Deborah Epstein Nord, the Woodrow Wilson Professor of Literature and professor of English, is a scholar of Victorian literature and culture. She is widely regarded for her contributions to interdisciplinary studies of gender and women’s writing, literature of the city, autobiography, and the relation between the visual arts and literature.

After teaching at the University of Connecticut and Harvard University, Deborah came to Princeton as a visiting associate professor in 1989 and joined the faculty as an associate professor in 1990. She retires this spring, having also served as director of the Program in Gender and Sexuality Studies for nine years (1996–2003), director of graduate studies in the English department (1991–92, 1994–95, and 2009–12), and as associated faculty for the Program in Gender and Sexuality Studies.

Deborah grew up in Chicago on the north side of the city and was educated at a Jewish day school, a progressive high school, and Barnard College. After graduating, she went on to spend two years in an M.A. program at the Victorian Studies Center of the University of Leicester and then on to earn a Ph.D. from Columbia University. Her important intellectual mentors were Steven Marcus, her dissertation adviser at Columbia University, and Ellen Moers, author of Literary Women, who taught her at Barnard.

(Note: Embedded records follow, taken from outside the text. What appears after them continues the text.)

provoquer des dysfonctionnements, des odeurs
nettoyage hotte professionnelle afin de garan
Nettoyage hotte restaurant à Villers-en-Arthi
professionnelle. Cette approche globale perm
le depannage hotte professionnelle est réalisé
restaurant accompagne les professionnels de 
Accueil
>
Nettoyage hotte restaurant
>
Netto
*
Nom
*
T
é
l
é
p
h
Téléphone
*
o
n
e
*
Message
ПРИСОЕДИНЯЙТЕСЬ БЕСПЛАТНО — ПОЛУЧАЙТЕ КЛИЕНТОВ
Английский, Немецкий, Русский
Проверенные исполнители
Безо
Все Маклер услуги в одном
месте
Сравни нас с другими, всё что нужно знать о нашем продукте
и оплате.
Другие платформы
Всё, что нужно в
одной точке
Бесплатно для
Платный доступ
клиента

Deborah is the author of The Apprenticeship of Beatrice Webb (1985); Walking the Victorian Streets: Women, Representation, and the City (1995); Gypsies and the British Imagination, 1807–1930 (2006); and, with Maria DiBattista, At Home in the World: Women Writers and Public Life, from Austen to the Present (2017; winner of the 2018 PROSE Award in Literature, Association of American Publishers and shortlisted for the 2018 Christian Gauss Award, Phi Beta Kappa Society). She also was the editor of John Ruskin’s Sesame and Lilies (2002). She is currently working on a project about the relationship between 19th-century fiction and the visual arts, the first part of which was published as “George Eliot and John Everett Millais: The Ethics and Aesthetics of Realism” in the Spring 2018 issue of Victorian Studies. She has received grants from the American Council of Learned Societies, the National Humanities Center, the Woodrow Wilson Foundation, and Princeton University.

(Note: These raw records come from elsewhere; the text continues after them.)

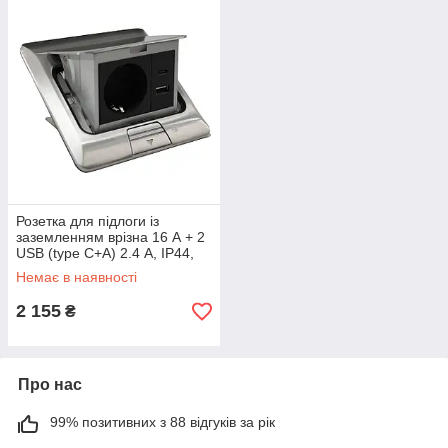
Розетка для підлоги із
заземленням врізна 16 А + 2
USB (type C+A) 2.4 А, IP44,
алюміній
Немає в наявності
2 155
₴
Про нас
99% позитивних з 88 відгуків за рік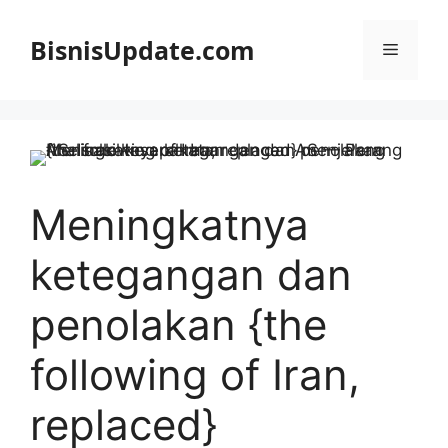
Langsung
ke
BisnisUpdate.com
Menu
isi
Meningkatnya
ketegangan dan
penolakan {the
following of Iran,
replaced}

Throughout her career, Deborah’s work has engaged with crucial questions about the relation between public and private life. Scholars admire the imagination and rigor of her historicist readings and ways she frames arguments to uncover the complexity of an array of peripatetic figures, the “others within” Victorian literature, ranging from the gypsy and the fallen woman to the female writer as political observer. Her scholarship, which questions even as it acknowledges limits set by domestic thresholds, explores the formation of female public authority in the 19th century and beyond.

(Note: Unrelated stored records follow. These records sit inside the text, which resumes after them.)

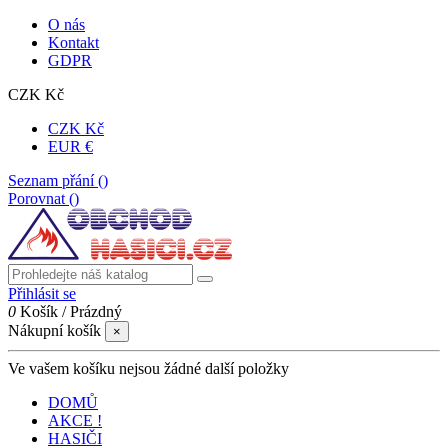
O nás
Kontakt
GDPR
CZK Kč
CZK Kč
EUR €
Seznam přání (
)
Porovnat (
)
Přihlásit se
0
Košík
/
Prázdný
Nákupní košík
×
Ve vašem košíku nejsou žádné další položky
DOMŮ
AKCE !
HASIČI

Deborah’s students and colleagues have the further privilege to know her as a brilliant teacher and unfailingly responsible and generous adviser, whose honesty is matched by her sense of humor. In 2013, Deborah was awarded the President’s Award for Distinguished Teaching. At the time of winning the award, students commented that “whether Deborah is mentoring doctoral theses, patiently developing ideas in a seminar, or singing with students at a Dickens birthday party, her teaching addresses the whole person.” One student expressed awe that “she has so many advisees that I am not sure how she does this, but she never talks about having too much on her plate, and she always makes me feel like a priority.” Alumni have further commented that this investment continues after graduation, and that Deborah continues to foster not simply careers, but also individuals, as in this comment: “Through the vicissitudes of publishing, the job market, the tenure process, and family life too, Deborah has been a constant and a source of wisdom and good judgment.” One alumna wrote, “It is Deborah’s model of intellectual integrity, pedagogical insight, and professional kindness that I strive to follow in advising my own students now that I am a faculty member.”

Colleagues and emerging scholars at other institutions have remarked that they have also been shaped by Deborah’s support as a reader and as a scholar who extends herself to help others in the field flourish. At Princeton, her impact on the University’s intellectual community has been immeasurable. Her retirement marks a seismic change in the community of Victorian studies at Princeton, where she has created and fostered an intellectually vibrant group of scholars who have thrived under her guidance and have been shaped vitally by her scholarship.